**WHAT YOU HAVE TO DO**
Once the line holding "Podkategorie" is found in the listing below, write it out and each later line exactly, up to and including the one holding "Obecné nářadí".

**EXTRACTED INFORMATION**
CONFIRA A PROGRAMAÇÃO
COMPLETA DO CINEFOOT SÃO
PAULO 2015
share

--

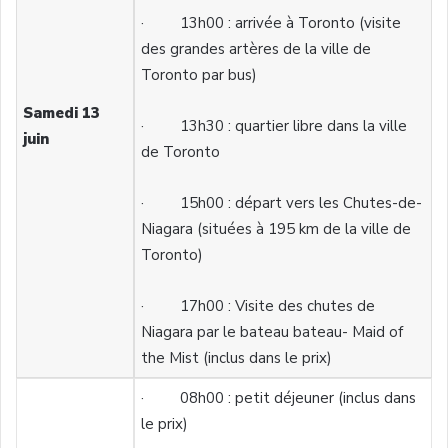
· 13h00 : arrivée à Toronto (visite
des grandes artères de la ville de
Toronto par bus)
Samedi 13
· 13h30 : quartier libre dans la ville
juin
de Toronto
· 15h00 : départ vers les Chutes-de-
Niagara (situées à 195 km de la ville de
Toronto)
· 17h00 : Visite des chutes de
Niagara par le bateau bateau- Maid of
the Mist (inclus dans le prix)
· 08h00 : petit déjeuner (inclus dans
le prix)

...

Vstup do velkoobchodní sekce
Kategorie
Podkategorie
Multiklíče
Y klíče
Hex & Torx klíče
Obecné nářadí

**EXERCISE RESPONSE**
Podkategorie
Multiklíče
Y klíče
Hex & Torx klíče
Obecné nářadí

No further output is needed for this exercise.